[Saved data entries]
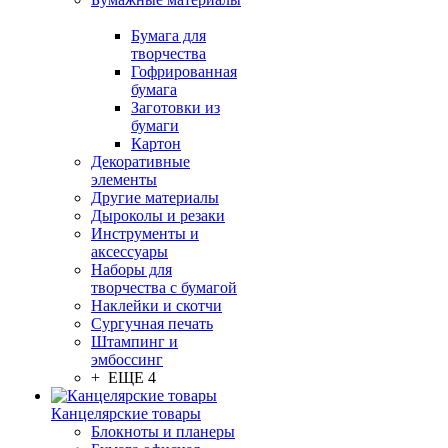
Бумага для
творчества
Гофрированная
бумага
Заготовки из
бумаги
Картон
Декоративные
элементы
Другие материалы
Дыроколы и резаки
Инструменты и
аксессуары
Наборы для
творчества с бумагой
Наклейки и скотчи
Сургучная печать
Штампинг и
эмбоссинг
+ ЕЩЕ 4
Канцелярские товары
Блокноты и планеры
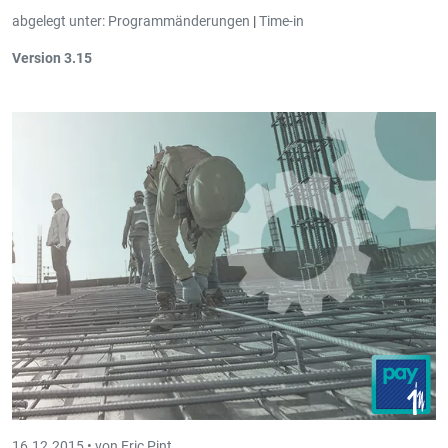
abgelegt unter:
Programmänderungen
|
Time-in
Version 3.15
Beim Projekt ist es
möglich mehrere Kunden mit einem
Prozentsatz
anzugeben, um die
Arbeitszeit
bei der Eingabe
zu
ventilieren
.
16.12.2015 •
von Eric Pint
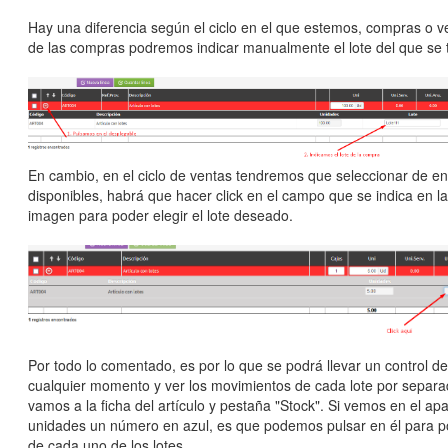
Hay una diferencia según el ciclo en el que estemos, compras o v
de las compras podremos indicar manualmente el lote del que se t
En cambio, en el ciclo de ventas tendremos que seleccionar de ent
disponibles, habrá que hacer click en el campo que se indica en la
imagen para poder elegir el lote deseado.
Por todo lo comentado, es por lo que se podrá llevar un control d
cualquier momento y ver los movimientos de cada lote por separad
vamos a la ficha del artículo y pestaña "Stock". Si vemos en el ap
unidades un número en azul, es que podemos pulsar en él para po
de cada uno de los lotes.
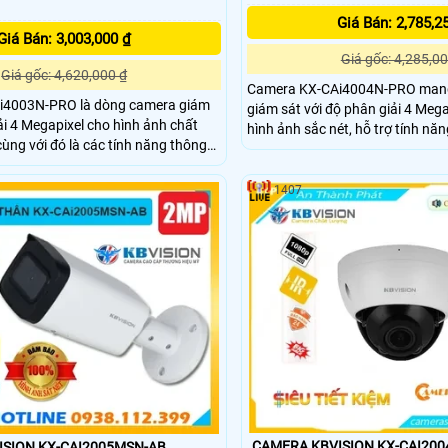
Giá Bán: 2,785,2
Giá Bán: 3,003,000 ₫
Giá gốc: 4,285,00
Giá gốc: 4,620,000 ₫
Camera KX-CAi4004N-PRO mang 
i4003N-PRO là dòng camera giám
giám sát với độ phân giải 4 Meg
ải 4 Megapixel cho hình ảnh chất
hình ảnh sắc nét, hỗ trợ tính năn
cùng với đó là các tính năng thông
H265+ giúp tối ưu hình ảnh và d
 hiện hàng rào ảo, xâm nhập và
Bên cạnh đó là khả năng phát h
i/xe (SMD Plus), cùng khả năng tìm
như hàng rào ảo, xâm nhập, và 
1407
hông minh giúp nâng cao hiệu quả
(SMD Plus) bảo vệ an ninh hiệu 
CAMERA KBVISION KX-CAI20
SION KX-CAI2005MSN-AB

What this task involves:
Return exactly the line that contains "hiện hàng rào ảo, xâm nhập và" and every line after it, through the last line of the records.

Output for this task:
 hiện hàng rào ảo, xâm nhập và
Bên cạnh đó là khả năng phát h
i/xe (SMD Plus), cùng khả năng tìm
như hàng rào ảo, xâm nhập, và 
1407
hông minh giúp nâng cao hiệu quả
(SMD Plus) bảo vệ an ninh hiệu 
CAMERA KBVISION KX-CAI20
SION KX-CAI2005MSN-AB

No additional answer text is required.